Jesse Vasquez v. James Yates
This text of 421 F. App'x 755 (Jesse Vasquez v. James Yates) is published on Counsel Stack Legal Research, covering Court of Appeals for the Ninth Circuit primary law. Counsel Stack provides free access to over 12 million legal documents including statutes, case law, regulations, and constitutions.
Opinion
MEMORANDUM **
California state prisoner Jesse Joseph Vasquez appeals from the district court’s *756 order denying his 28 U.S.C. § 2254 habeas petition. We have jurisdiction under 28 U.S.C. § 2253, and we affirm.
Vasquez contends that the state court violated his due process rights by allowing his conspiracy sentence to be enhanced on the basis of a jury drug-weight finding that did not require Vasquez’s knowledge of the specific drug weight involved.

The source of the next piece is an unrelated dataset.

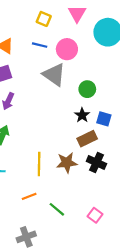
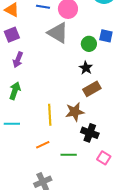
blue square: (104, 119) -> (106, 36), moved
black cross: (96, 162) -> (90, 133), moved
green line: (57, 209) -> (69, 155), turned -35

Under California law, drug conspiracy sentences may be enhanced on the basis of weight allegations found true by a jury without a showing of the defendant’s actual knowledge of the quantity of drugs involved, as long as the jury is instructed on the necessity of finding the defendant’s “substantial involvement” in the planning, direction, execution, or financing of the conspiracy and its objective and makes a finding that the weight allegation is true. See Cal. Health & Safety Code § 11370.4(a)(5) (West 2002); People v. Chevalier, 60 Cal.App.4th 507, 70 Cal.Rptr.2d 482, 485 (1997). Neither this California sentencing provision nor the state court’s decision affirming its application in this case is contrary to or an unreasonable application of any clearly established Supreme Court precedent. See 28 U.S.C. § 2254; Williams v. Taylor, 529 U.S. 362, 409, 120 S.Ct. 1495, 146 L.Ed.2d 389 (2000). Contrary to Vasquez’s assertion, nothing in Pinkerton v. United States, 328 U.S. 640, 66 S.Ct. 1180, 90 L.Ed. 1489 (1946), requires a contrary result.
AFFIRMED.
This disposition is not appropriate for publication and is not precedent except as provided by 9th Cir. R. 36-3.